## Exercise brief
Omitting all images, set down every line below exactly as it appears.

----- Data to process

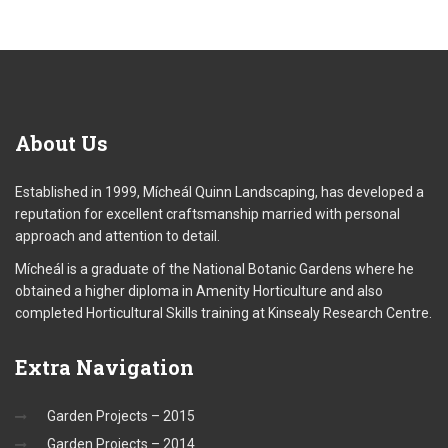
About
Us
Established in 1999, Mícheál Quinn Landscaping, has developed a
reputation for excellent craftsmanship married with personal
approach and attention to detail.
Mícheál is a graduate of the National Botanic Gardens where he
obtained a higher diploma in Amenity Horticulture and also
completed Horticultural Skills training at Kinsealy Research Centre.
Extra
Navigation
Garden Projects – 2015
Garden Projects – 2014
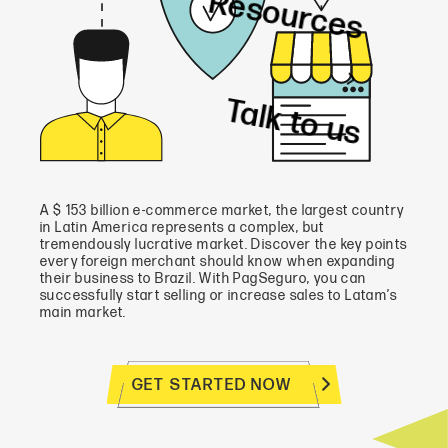
Resources
Talk to us
A $ 153 billion e-commerce market, the largest country
in Latin America represents a complex, but
tremendously lucrative market. Discover the key points
every foreign merchant should know when expanding
their business to Brazil. With PagSeguro, you can
successfully start selling or increase sales to Latam’s
main market.
GET STARTED NOW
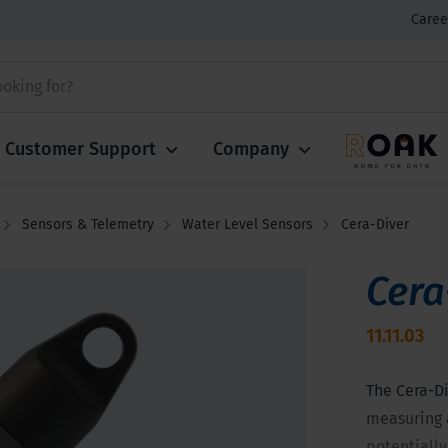
Caree
Customer Support
Company
Sensors & Telemetry
Water Level Sensors
Cera-Diver
Cera
11.11.03
The Cera-Di
measuring 
potentially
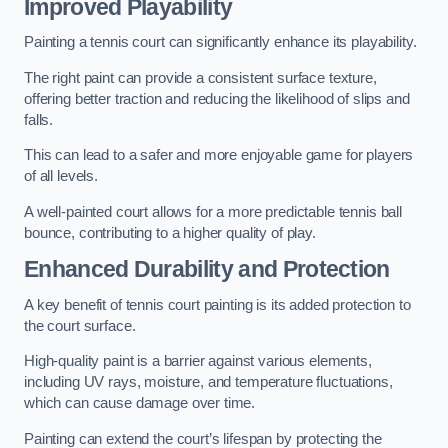
Improved Playability
Painting a tennis court can significantly enhance its playability.
The right paint can provide a consistent surface texture,
offering better traction and reducing the likelihood of slips and
falls.
This can lead to a safer and more enjoyable game for players
of all levels.
A well-painted court allows for a more predictable tennis ball
bounce, contributing to a higher quality of play.
Enhanced Durability and Protection
A key benefit of tennis court painting is its added protection to
the court surface.
High-quality paint is a barrier against various elements,
including UV rays, moisture, and temperature fluctuations,
which can cause damage over time.
Painting can extend the court’s lifespan by protecting the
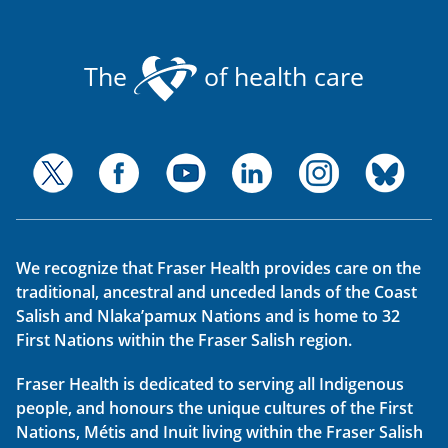
The
of health care
We recognize that Fraser Health provides care on the
traditional, ancestral and unceded lands of the Coast
Salish and Nlaka’pamux Nations and is home to 32
First Nations within the Fraser Salish region.
Fraser Health is dedicated to serving all Indigenous
people, and honours the unique cultures of the First
Nations, Métis and Inuit living within the Fraser Salish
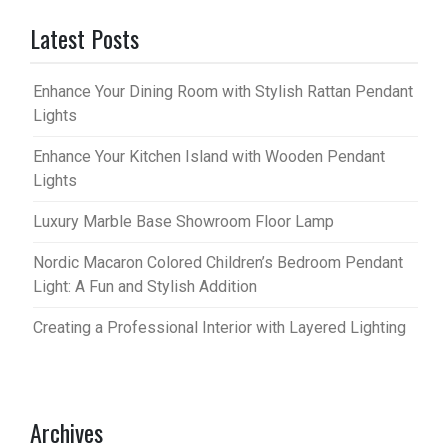
Latest Posts
Enhance Your Dining Room with Stylish Rattan Pendant
Lights
Enhance Your Kitchen Island with Wooden Pendant
Lights
Luxury Marble Base Showroom Floor Lamp
Nordic Macaron Colored Children’s Bedroom Pendant
Light: A Fun and Stylish Addition
Creating a Professional Interior with Layered Lighting
Archives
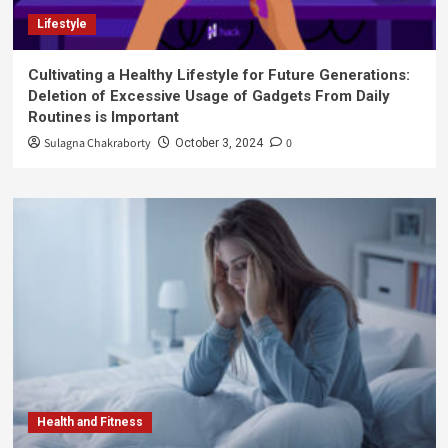
Lifestyle
Cultivating a Healthy Lifestyle for Future Generations:
Deletion of Excessive Usage of Gadgets From Daily
Routines is Important
Sulagna Chakraborty
0
October 3, 2024
Health and Fitness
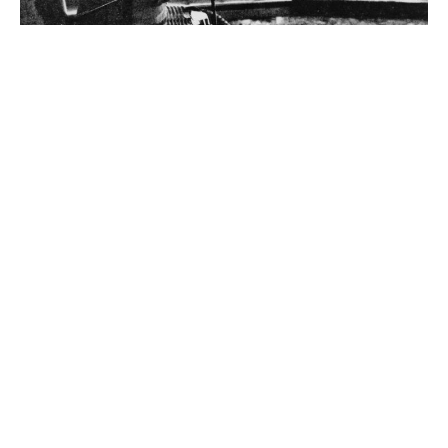
Andrew Carnegie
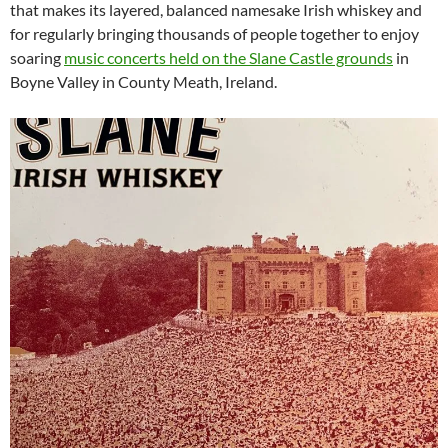
that makes its layered, balanced namesake Irish whiskey and
for regularly bringing thousands of people together to enjoy
soaring
music concerts held on the Slane Castle grounds
in
Boyne Valley in County Meath, Ireland.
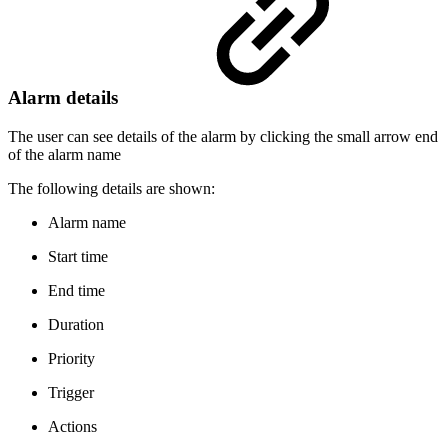
Alarm details
The user can see details of the alarm by clicking the small arrow end
of the alarm name
The following details are shown:
Alarm name
Start time
End time
Duration
Priority
Trigger
Actions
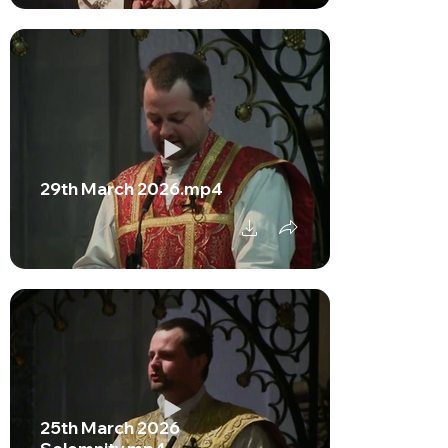
29th March 2026.mp4
25th March 2026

----------

## Answer area
About
Us
Established in 1999, Mícheál Quinn Landscaping, has developed a
reputation for excellent craftsmanship married with personal
approach and attention to detail.
Mícheál is a graduate of the National Botanic Gardens where he
obtained a higher diploma in Amenity Horticulture and also
completed Horticultural Skills training at Kinsealy Research Centre.
Extra
Navigation
Garden Projects – 2015
Garden Projects – 2014
Resources
Talk to us
A $ 153 billion e-commerce market, the largest country
in Latin America represents a complex, but
tremendously lucrative market. Discover the key points
every foreign merchant should know when expanding
their business to Brazil. With PagSeguro, you can
successfully start selling or increase sales to Latam’s
main market.
GET STARTED NOW
Caree
Customer Support
Company
Sensors & Telemetry
Water Level Sensors
Cera-Diver
Cera
11.11.03
The Cera-Di
measuring 
potentially
Improved Playability
Painting a tennis court can significantly enhance its playability.
The right paint can provide a consistent surface texture,
offering better traction and reducing the likelihood of slips and
falls.
This can lead to a safer and more enjoyable game for players
of all levels.
A well-painted court allows for a more predictable tennis ball
bounce, contributing to a higher quality of play.
Enhanced Durability and Protection
A key benefit of tennis court painting is its added protection to
the court surface.
High-quality paint is a barrier against various elements,
including UV rays, moisture, and temperature fluctuations,
which can cause damage over time.
Painting can extend the court’s lifespan by protecting the
The
of health care
We recognize that Fraser Health provides care on the
traditional, ancestral and unceded lands of the Coast
Salish and Nlaka’pamux Nations and is home to 32
First Nations within the Fraser Salish region.
Fraser Health is dedicated to serving all Indigenous
people, and honours the unique cultures of the First
Nations, Métis and Inuit living within the Fraser Salish
Latest Posts
Enhance Your Dining Room with Stylish Rattan Pendant
Lights
Enhance Your Kitchen Island with Wooden Pendant
Lights
Luxury Marble Base Showroom Floor Lamp
Nordic Macaron Colored Children’s Bedroom Pendant
Light: A Fun and Stylish Addition
Creating a Professional Interior with Layered Lighting
Archives
Lifestyle
Cultivating a Healthy Lifestyle for Future Generations:
Deletion of Excessive Usage of Gadgets From Daily
Routines is Important
Sulagna Chakraborty
0
October 3, 2024
Health and Fitness
Andrew Carnegie
that makes its layered, balanced namesake Irish whiskey and
for regularly bringing thousands of people together to enjoy
soaring
music concerts held on the Slane Castle grounds
in
Boyne Valley in County Meath, Ireland.
Alarm details
The user can see details of the alarm by clicking the small arrow end
of the alarm name
The following details are shown:
Alarm name
Start time
End time
Duration
Priority
Trigger
Actions
29th March 2026.mp4
25th March 2026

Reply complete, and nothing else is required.